かくして魔法使いノイ・ガレネーは百年後、花嫁となった
ノミネート
“100年を超えた師弟の再会と愛”が主題の異世界ラブファンタジー。
「両片想い」って、ただ甘いだけじゃ足りないんだよ。
言えない、気づけない、言ったら壊れそう――その“ため込み”が、胸をぎゅっと締め上げる。
本作は、師匠と弟子が百年を挟んで、関係そのものがひっくり返る物語だ。
あの穏やかな日々があったからこそ、百年後の“呼びかけ”が重い。静かに、でも確実に重い。
✏️ 作品概要(あらすじ)
世界は救われた。 ――100年の間は。
国一番の魔法使い・ノイは、魔王を宿す少年・カルディアの監視を命じられる。ノイは心を閉ざした彼に寄りそい、穏やかな日々が始まった。
だが、運命の日。ついにカルディアの中の魔王が目覚めてしまう。ノイはこの日のために編み出していた浄化魔法を展開し――世界から消えた。
あれから100年、一人の少女が美しい男の呼びかけで目を覚ます。名を尋ねられ、少女は答えた。「ノイ」、と。
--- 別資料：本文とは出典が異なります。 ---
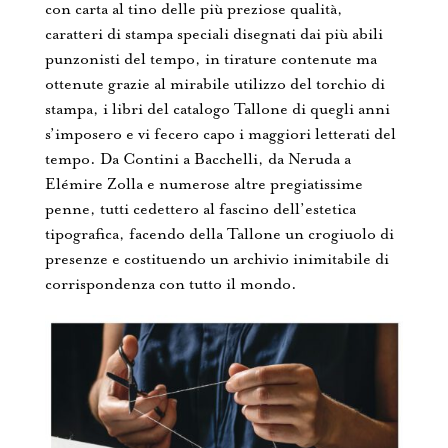
con carta al tino delle più preziose qualità,
caratteri di stampa speciali disegnati dai più abili
punzonisti del tempo, in tirature contenute ma
ottenute grazie al mirabile utilizzo del torchio di
stampa, i libri del catalogo Tallone di quegli anni
s’imposero e vi fecero capo i maggiori letterati del
tempo. Da Contini a Bacchelli, da Neruda a
Elémire Zolla e numerose altre pregiatissime
penne, tutti cedettero al fascino dell’estetica
tipografica, facendo della Tallone un crogiuolo di
presenze e costituendo un archivio inimitabile di
corrispondenza con tutto il mondo.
これは、運命に翻弄されながらも孤独だった二人が希望を紡ぐ物語。
✨ 筆者がプッシュする魅力3選
1. 百年越しの“立場逆転”が生む、関係性の火力
師匠だったノイが、百年後に少女の姿で目を覚ます。
そして成長したカルディアに、その日のうちに求婚される――この関係のねじれが、最初から強い。
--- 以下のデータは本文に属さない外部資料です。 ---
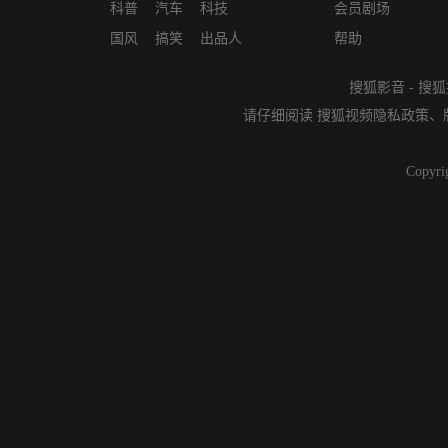
科普
汽车
科技
会员剧场
国风
搞笑
出品人
帮助
搜狐影音
-
搜狐
请仔细阅读
搜狐视频隐私政策
、
Copyri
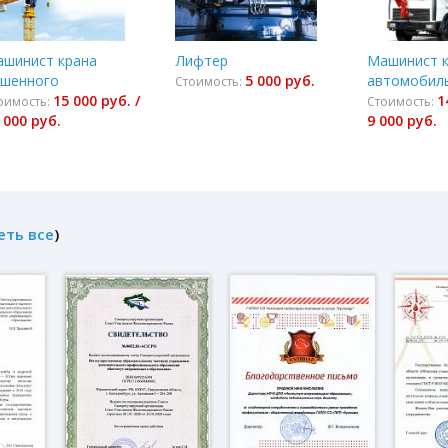
шинист крана
Лифтер
Машинист 
шенного
5 000 руб.
автомобил
Стоимость:
15 000 руб. /
1
оимость:
Стоимость:
 000 руб.
9 000 руб.
еть все
)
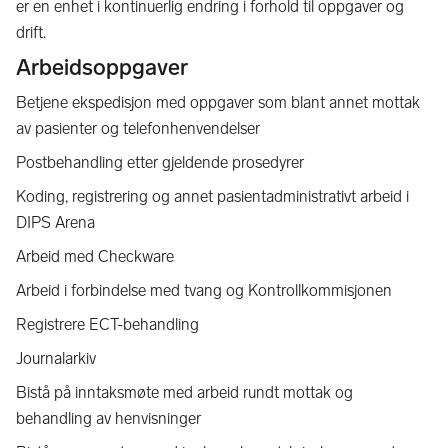
er en enhet i kontinuerlig endring i forhold til oppgaver og
drift.
Arbeidsoppgaver
Betjene ekspedisjon med oppgaver som blant annet mottak
av pasienter og telefonhenvendelser
Postbehandling etter gjeldende prosedyrer
Koding, registrering og annet pasientadministrativt arbeid i
DIPS Arena
Arbeid med Checkware
Arbeid i forbindelse med tvang og Kontrollkommisjonen
Registrere ECT-behandling
Journalarkiv
Bistå på inntaksmøte med arbeid rundt mottak og
behandling av henvisninger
「師弟」の温度を知っているほど、花嫁としての日々がむず痒くて、切ない。
2. 両片想い×正体のすれ違いが、ムズキュンを生成する
ノイは相手が弟子だと分かっているのに、カルディアは分かっていない。
魔力や事情が絡み、言いたいことが言えないまま、距離だけが近づいていく。
ここで発生する“もどかしさ”が、胸をぎゅっとさせる。
3. 魔法と情景が、物語の痛みと希望を同じ画面に置く
「魔法を紡ぐ」という概念が、文学的な手触りとして物語に組み込まれている。
浮島の幻想的な風景や、世界観の美しさが語られ、恋愛要素以外でも引き込まれる。
大きな見せ場がありつつ、それが“ゴールではない”構造で続きへ繋がる。
✅こんな人にオススメ
- 両片想い・すれ違いで「胸が苦しい」を摂取したい人
- 師弟関係の温度を抱えたまま、立場逆転の関係性を見たい人
- 導入巻として謎と不穏を提示され、続きへ引っ張られたい人
※逆に、1巻で完結の満足感が欲しい人/説明が多い読み味が好きな人/主人公の口調が合わないと読めない人には、相性が割れる。